> DESCRIPTION OF THE TASK
This task calls for the lines below starting at the one containing "Elle Decor Collection" and ending at the one containing "Ground AI - 像专业人士一样", repeated exactly with both ends kept and pictures left out.

Page images and extracted text
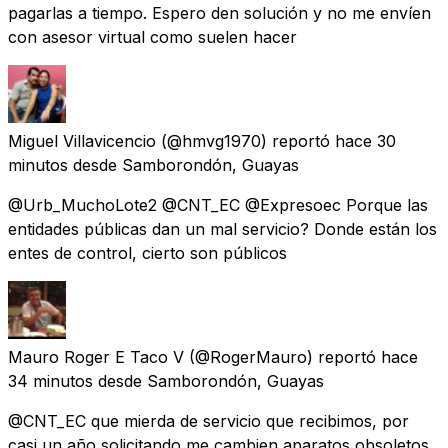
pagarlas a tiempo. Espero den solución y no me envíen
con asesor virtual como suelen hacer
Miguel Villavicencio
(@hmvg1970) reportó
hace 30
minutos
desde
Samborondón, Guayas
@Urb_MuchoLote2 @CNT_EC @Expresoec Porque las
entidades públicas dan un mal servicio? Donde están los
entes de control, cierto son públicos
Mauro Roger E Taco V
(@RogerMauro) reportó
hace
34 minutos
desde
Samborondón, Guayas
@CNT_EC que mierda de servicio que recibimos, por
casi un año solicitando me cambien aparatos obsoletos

---

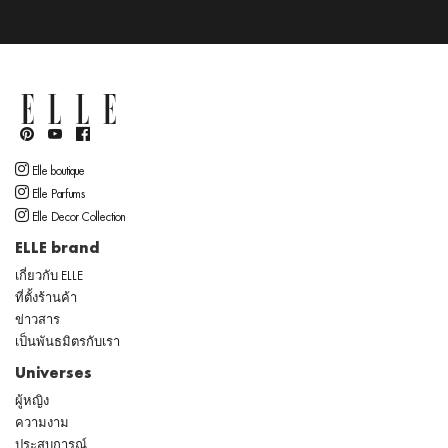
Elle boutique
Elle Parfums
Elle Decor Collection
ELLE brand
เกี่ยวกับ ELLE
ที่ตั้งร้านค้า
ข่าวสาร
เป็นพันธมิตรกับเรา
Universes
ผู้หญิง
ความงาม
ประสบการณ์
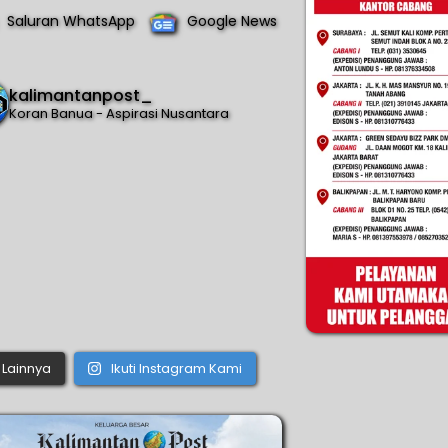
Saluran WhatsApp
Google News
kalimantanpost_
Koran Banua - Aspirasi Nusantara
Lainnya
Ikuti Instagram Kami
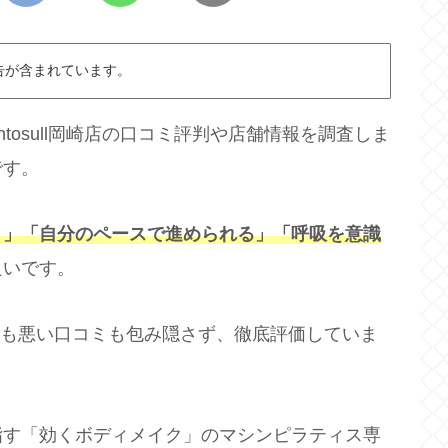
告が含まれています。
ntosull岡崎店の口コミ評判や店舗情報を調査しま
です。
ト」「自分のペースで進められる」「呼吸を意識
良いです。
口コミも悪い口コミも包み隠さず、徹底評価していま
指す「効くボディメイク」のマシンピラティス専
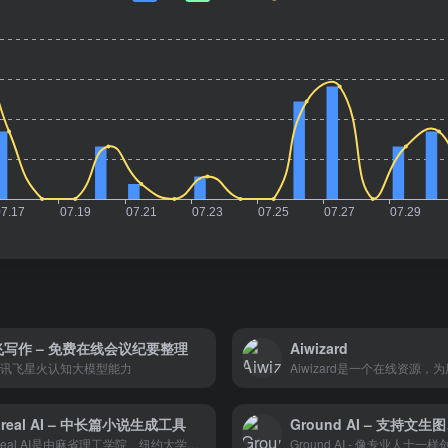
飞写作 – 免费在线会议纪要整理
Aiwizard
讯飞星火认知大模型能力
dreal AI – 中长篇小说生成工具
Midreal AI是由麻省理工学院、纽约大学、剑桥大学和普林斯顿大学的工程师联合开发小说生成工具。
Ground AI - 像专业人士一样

> EXERCISE SOLUTION
Elle Decor Collection
ELLE brand
เกี่ยวกับ ELLE
ที่ตั้งร้านค้า
ข่าวสาร
เป็นพันธมิตรกับเรา
Universes
ผู้หญิง
ความงาม
ประสบการณ์
Saluran WhatsApp
Google News
kalimantanpost_
Koran Banua - Aspirasi Nusantara
Lainnya
Ikuti Instagram Kami
告が含まれています。
ntosull岡崎店の口コミ評判や店舗情報を調査しま
です。
ト」「自分のペースで進められる」「呼吸を意識
良いです。
口コミも悪い口コミも包み隠さず、徹底評価していま
指す「効くボディメイク」のマシンピラティス専
飞写作 – 免费在线会议纪要整理
Aiwizard
讯飞星火认知大模型能力
dreal AI – 中长篇小说生成工具
Midreal AI是由麻省理工学院、纽约大学、剑桥大学和普林斯顿大学的工程师联合开发小说生成工具。
Ground AI - 像专业人士一样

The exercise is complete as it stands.